Order Perl & XML

Item Description: (see title)

Review Synopsis: A Road Map to Processing XML with Perl

Perl & XML is hard book to categorize - it is not a beginner's book and it is not a cookbook. I instead found it to be a nice road map to the many XML processing CPAN modules available to Perl programmers. (And i also found it to be a nice departure to the many XML books available that are only for Java). This is YAGOB (Yet Another Good O'Reilly Book), nice typesetting, thorough explanations, and a quirky animal cover. The index is decent, but i was a bit disheartened to find that XML::Twig was not included in the index. It is, however, covered in chapter 8.

The first chapter is the obligatory introduction, it introduces XML::Simple and discusses 'XML Gotchas'. Chapter two provides a very nice overview of XML in general. It provides the necessary base for XML newbies while providing a decent reference to refer to while working through the rest of the book. It also gives an example of an XSLT transformation - converting an XML document to an XHTML document without the help of Perl.

The fun starts with chapter three where actual XML processing is discussed and demonstrated. The CPAN modules XML::Parser, XML::LibXML, XML::XPath, and XML::Writer are given brief introductions with sample code. Also included is a demonstration of the wrong way to write an XML Parser (a well-formedness checker by hand) and the right way (by using XML::Parser). Document validation and DTD's are introduced with XML::LibXML code as a demonstration, and finally, Unicode encodings are compared and contrasted.

Chapters four and six cover event-based and tree-based parsing respectively. Chapter four goes into more detail with XML::Parser and discusses 'repackaging' XML as PYX via XML::PYX. Chapter six discusses XML::Parser yet again (along with XML::Simple) and introduces XML::SimpleObject, XML::TreeBuilder, and XML::Grove. Each module covered is given a good overview and sample code to help demonstrate.

Chapters five and seven cover the SAX and DOM modules respectively. (I recommend reading chapters four and six before covering five and seven.) An example of converting Excel spreadsheets to XML via XML::SAXDriver::Excel is covered in chapter five as well as SAX2 and installing your own XML::SAX parsers via the h2xs utility. The majority of chapter seven is a DOM class interface reference. There are two examples in this chapter, one that processes an XHTML document with XML::DOM and one that works with DOM2 and namespaces via XML::LibXML.
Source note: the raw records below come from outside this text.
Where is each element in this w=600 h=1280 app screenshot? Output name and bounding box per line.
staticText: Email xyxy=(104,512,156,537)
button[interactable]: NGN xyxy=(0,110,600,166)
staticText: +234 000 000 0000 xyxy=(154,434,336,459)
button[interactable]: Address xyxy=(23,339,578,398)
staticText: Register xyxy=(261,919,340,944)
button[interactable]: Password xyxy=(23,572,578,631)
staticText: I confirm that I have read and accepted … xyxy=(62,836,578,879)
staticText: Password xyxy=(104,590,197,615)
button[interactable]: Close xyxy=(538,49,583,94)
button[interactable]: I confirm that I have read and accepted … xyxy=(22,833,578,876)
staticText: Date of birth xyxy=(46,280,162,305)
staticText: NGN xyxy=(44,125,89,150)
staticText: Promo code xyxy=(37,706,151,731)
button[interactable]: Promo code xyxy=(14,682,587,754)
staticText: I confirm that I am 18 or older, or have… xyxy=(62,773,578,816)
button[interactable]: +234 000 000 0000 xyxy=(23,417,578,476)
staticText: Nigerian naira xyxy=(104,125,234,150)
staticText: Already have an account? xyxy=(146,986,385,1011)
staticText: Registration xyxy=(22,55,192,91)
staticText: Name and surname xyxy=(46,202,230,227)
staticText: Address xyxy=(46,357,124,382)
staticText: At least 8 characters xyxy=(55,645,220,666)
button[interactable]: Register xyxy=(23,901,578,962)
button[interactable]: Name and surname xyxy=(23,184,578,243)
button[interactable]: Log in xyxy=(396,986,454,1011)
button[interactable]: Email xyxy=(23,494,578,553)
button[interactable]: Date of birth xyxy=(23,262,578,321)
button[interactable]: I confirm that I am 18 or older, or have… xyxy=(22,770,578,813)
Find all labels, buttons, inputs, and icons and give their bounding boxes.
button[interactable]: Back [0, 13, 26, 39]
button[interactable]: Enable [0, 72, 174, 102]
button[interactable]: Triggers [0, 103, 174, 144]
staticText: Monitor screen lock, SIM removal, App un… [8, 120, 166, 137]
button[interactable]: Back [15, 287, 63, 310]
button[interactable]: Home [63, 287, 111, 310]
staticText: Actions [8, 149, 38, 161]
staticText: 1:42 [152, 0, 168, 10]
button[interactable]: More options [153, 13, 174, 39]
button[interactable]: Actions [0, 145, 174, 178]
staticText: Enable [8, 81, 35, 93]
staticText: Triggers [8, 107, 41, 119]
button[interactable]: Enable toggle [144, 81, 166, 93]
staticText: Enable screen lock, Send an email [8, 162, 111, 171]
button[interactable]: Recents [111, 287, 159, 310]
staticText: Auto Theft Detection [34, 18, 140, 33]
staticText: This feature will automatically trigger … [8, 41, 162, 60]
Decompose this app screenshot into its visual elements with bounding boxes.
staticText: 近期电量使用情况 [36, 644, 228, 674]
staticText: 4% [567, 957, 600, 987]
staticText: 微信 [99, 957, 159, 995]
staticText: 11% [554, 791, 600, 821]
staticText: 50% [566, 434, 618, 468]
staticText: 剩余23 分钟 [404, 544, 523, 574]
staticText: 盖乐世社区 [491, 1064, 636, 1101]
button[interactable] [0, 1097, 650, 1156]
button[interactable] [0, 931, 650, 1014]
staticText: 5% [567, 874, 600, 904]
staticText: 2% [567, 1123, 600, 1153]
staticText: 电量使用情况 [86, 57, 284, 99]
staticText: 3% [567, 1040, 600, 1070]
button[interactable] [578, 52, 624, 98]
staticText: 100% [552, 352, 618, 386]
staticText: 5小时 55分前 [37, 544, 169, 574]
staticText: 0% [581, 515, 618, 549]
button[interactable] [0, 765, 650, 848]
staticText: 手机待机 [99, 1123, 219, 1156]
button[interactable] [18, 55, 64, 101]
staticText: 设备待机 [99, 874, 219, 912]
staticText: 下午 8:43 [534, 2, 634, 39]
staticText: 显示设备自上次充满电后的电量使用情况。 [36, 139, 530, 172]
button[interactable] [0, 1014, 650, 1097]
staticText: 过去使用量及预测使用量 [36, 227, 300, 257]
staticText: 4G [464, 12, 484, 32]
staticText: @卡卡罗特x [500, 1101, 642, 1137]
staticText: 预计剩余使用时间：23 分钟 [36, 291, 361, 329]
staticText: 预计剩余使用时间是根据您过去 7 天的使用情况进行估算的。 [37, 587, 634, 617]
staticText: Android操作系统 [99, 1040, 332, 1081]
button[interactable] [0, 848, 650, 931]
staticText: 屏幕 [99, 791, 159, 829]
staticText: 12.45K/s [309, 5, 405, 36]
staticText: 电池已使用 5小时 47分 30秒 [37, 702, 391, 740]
Chapter eight discusses how to make tree-based parsing faster and more efficient via a hand-rolled DOM iterator module (named XML::DOMIterator) that is used in conjunction with XML::DOM, and also revisits the 'node hunter' module XML::XPath. Also included is mirod's XML::Twig which is used in three examples, one of which shows how tree-based parsing can be optimized by only parsing the smallest part of the tree that needs to be parsed. XSLT is also given a more thorough discussion than the overview given in chapter one, including how it can be used in conjunction with Perl via XML::LibXSLT.

Chapters nine and ten round the book off with application examples. Chapter nine covers RSS with XML::RSS and briefly discusses XML::Generator::DBI (but makes no mention of DBIx::XML_RDB - see mirod's comment below). It also briefly discusses the controversial SOAP::Lite. Chapter ten provides an application that subclasses an XML parser to provide an API via CGI for manipulating an XML document. Also included is a mod_perl application for converting DocBook files into HTML on the fly, as well as a discussion, solution, and work-around involving the pitfalls of using the Expat library in mod_perl.
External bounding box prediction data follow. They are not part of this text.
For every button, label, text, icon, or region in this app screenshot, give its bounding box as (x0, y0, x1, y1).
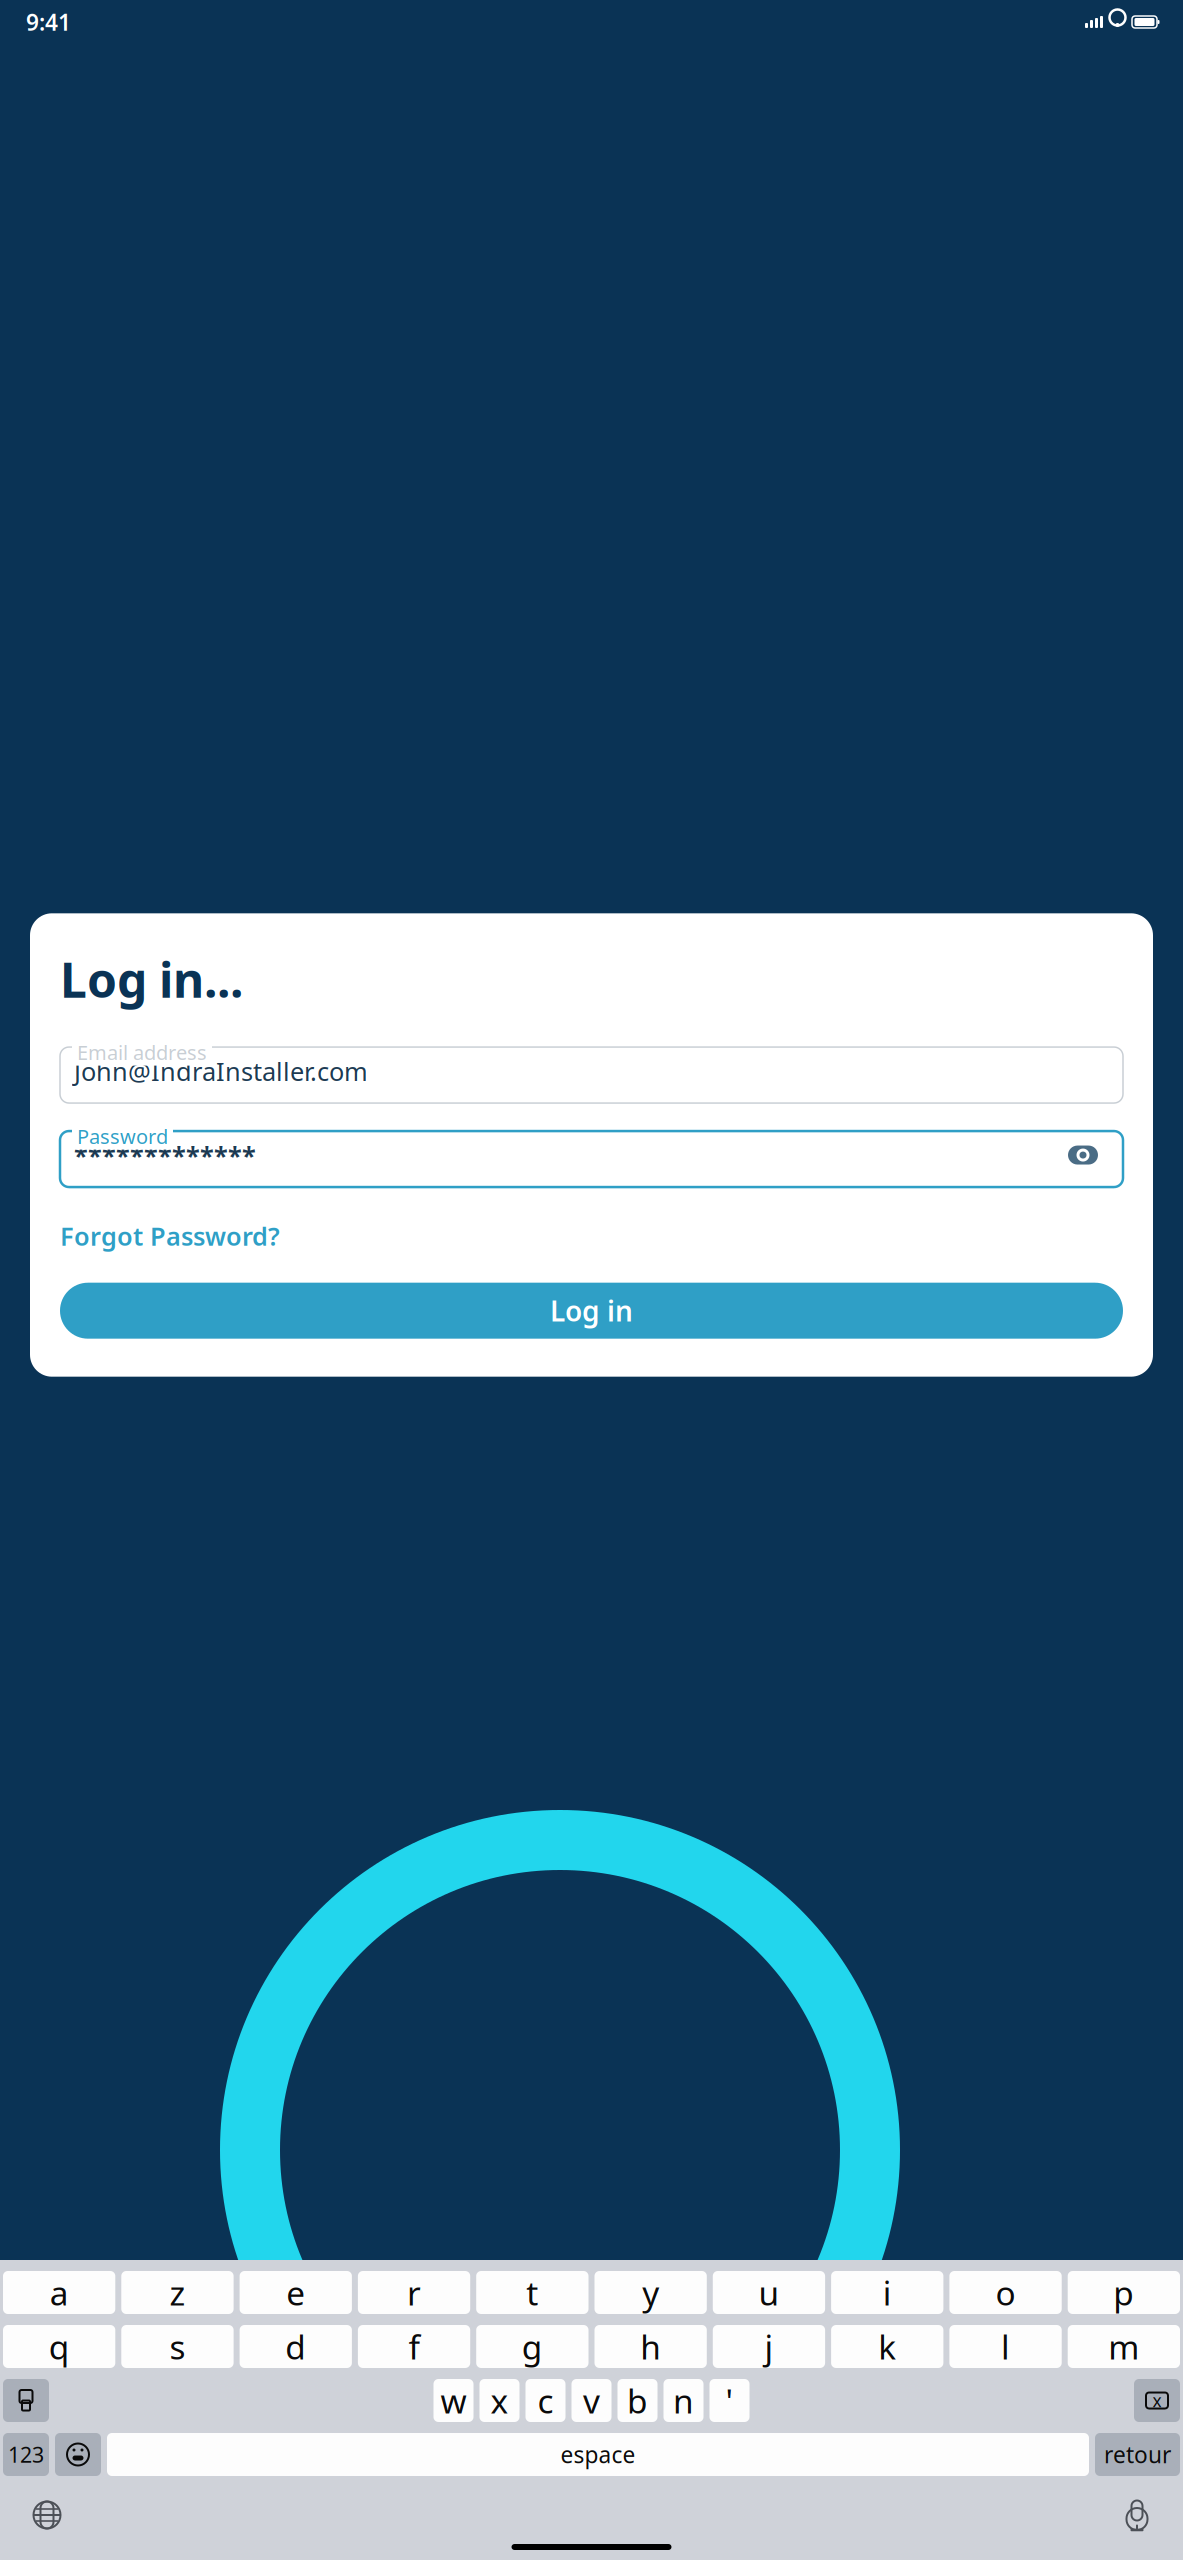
staticText: Forgot Password? (60, 1219, 280, 1253)
button[interactable]: u (713, 2271, 825, 2314)
staticText: l (1001, 2324, 1010, 2369)
button[interactable]: h (594, 2325, 707, 2368)
staticText: espace (560, 2439, 636, 2470)
button[interactable]: g (476, 2325, 588, 2368)
button[interactable]: i (831, 2271, 943, 2314)
staticText: t (526, 2270, 538, 2315)
button[interactable]: s (121, 2325, 234, 2368)
staticText: d (285, 2324, 306, 2369)
button[interactable]: z (121, 2271, 234, 2314)
staticText: c (538, 2378, 554, 2423)
button[interactable]: b (618, 2379, 658, 2422)
staticText: f (409, 2324, 420, 2369)
button[interactable]: Shift (3, 2379, 49, 2422)
button[interactable]: d (240, 2325, 352, 2368)
button[interactable]: j (713, 2325, 825, 2368)
button[interactable]: Emoji (55, 2433, 101, 2476)
staticText: x (1152, 2389, 1162, 2412)
staticText: s (170, 2324, 186, 2369)
staticText: j (764, 2324, 773, 2369)
button[interactable]: Forgot Password? (60, 1213, 280, 1259)
button[interactable]: e (240, 2271, 352, 2314)
button[interactable]: n (664, 2379, 704, 2422)
button[interactable]: r (358, 2271, 470, 2314)
button[interactable]: c (526, 2379, 566, 2422)
button[interactable]: o (949, 2271, 1062, 2314)
button[interactable]: w (434, 2379, 474, 2422)
staticText: w (440, 2378, 466, 2423)
button[interactable]: v (572, 2379, 612, 2422)
staticText: Log in... (60, 947, 243, 1011)
staticText: 123 (8, 2440, 44, 2469)
staticText: r (407, 2270, 421, 2315)
button[interactable]: x (480, 2379, 520, 2422)
button[interactable]: q (3, 2325, 115, 2368)
staticText: retour (1104, 2439, 1171, 2470)
button[interactable]: f (358, 2325, 470, 2368)
staticText: ************* (74, 1138, 256, 1172)
staticText: a (50, 2270, 69, 2315)
staticText: Log in (550, 1292, 633, 1329)
button[interactable]: ' (710, 2379, 750, 2422)
button[interactable]: k (831, 2325, 943, 2368)
staticText: n (673, 2378, 694, 2423)
button[interactable]: 123 (3, 2433, 49, 2476)
staticText: i (883, 2270, 892, 2315)
button[interactable]: Next keyboard (24, 2492, 70, 2538)
button[interactable]: Backspace (1134, 2379, 1180, 2422)
button[interactable]: a (3, 2271, 115, 2314)
staticText: ' (726, 2378, 734, 2423)
staticText: Email address (77, 1039, 207, 1066)
staticText: q (49, 2324, 70, 2369)
staticText: y (642, 2270, 659, 2315)
staticText: u (758, 2270, 779, 2315)
staticText: e (286, 2270, 305, 2315)
button[interactable]: m (1068, 2325, 1180, 2368)
button[interactable]: y (594, 2271, 707, 2314)
staticText: z (170, 2270, 186, 2315)
staticText: h (640, 2324, 661, 2369)
button[interactable]: espace (107, 2433, 1089, 2476)
button[interactable]: Log in (60, 1283, 1123, 1339)
staticText: John@IndraInstaller.com (74, 1054, 368, 1088)
button[interactable]: retour (1095, 2433, 1180, 2476)
staticText: m (1108, 2324, 1139, 2369)
button[interactable]: Dictation (1115, 2490, 1159, 2540)
staticText: g (522, 2324, 543, 2369)
button[interactable]: Show password (1057, 1136, 1109, 1174)
button[interactable]: t (476, 2271, 588, 2314)
staticText: v (583, 2378, 600, 2423)
staticText: o (996, 2270, 1016, 2315)
staticText: 9:41 (26, 7, 71, 37)
staticText: b (627, 2378, 648, 2423)
staticText: x (490, 2378, 508, 2423)
staticText: k (878, 2324, 896, 2369)
button[interactable]: p (1068, 2271, 1180, 2314)
staticText: p (1113, 2270, 1134, 2315)
staticText: Password (77, 1123, 168, 1150)
button[interactable]: l (949, 2325, 1062, 2368)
The only cons i found were a few typos dealing with the ampersand character. Sometimes you will find & when the authors meant & and vice versa. Any seasoned Perl programmer will immediately spot these typos, but some beginners might not. Another con is that the authors discuss XML::Writer, but fail to use it in many examples that write XML. They instead do so by hand, which contradicts using CPAN modules in the first place. Again, a seasoned Perl programmer will know better. The last con is a minor nit-pick: a lot of the code seemed somewhat Java-like to me. However, these cons weigh considerably less than the pros. Again, i recommend this book to any seasoned Perl programmer that has not yet entered the realm of XML processing.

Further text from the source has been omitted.